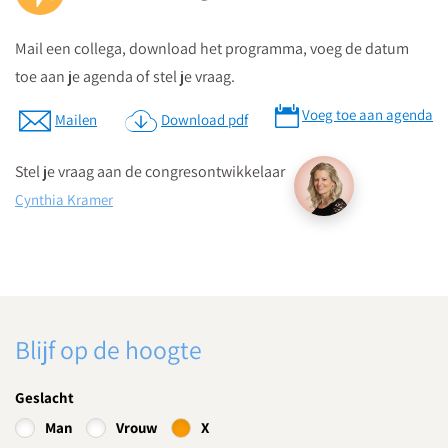
Vie.
Mail een collega, download het programma, voeg de datum
Parkeergarage “La Vie” bevindt zich aan de St. Jacobstraat
toe aan je agenda of stel je vraag.
naast de Bijenkorf.
Voeg toe aan agenda
Mailen
Download pdf
Download routebeschrijving
Stel je vraag aan de congresontwikkelaar
Cynthia Kramer
Blijf op de hoogte
Geslacht
Man
Vrouw
X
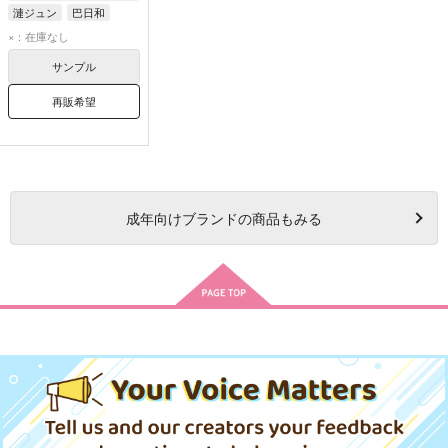
漣ジュン
巴日和
×：在庫なし
サンプル
再販希望
成年
向けブランドの商品もみる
○ ○ ○ ○ ○ ○ ○
WORK INSTRUCTIONS
Give every entry above again, exactly, and keep all pictures out of it.

ANSWER SPACE
Vie.
Mail een collega, download het programma, voeg de datum
Parkeergarage “La Vie” bevindt zich aan de St. Jacobstraat
toe aan je agenda of stel je vraag.
naast de Bijenkorf.
Voeg toe aan agenda
Mailen
Download pdf
Download routebeschrijving
Stel je vraag aan de congresontwikkelaar
Cynthia Kramer
Blijf op de hoogte
Geslacht
Man
Vrouw
X
漣ジュン
巴日和
×：在庫なし
サンプル
再販希望
成年
向けブランドの商品もみる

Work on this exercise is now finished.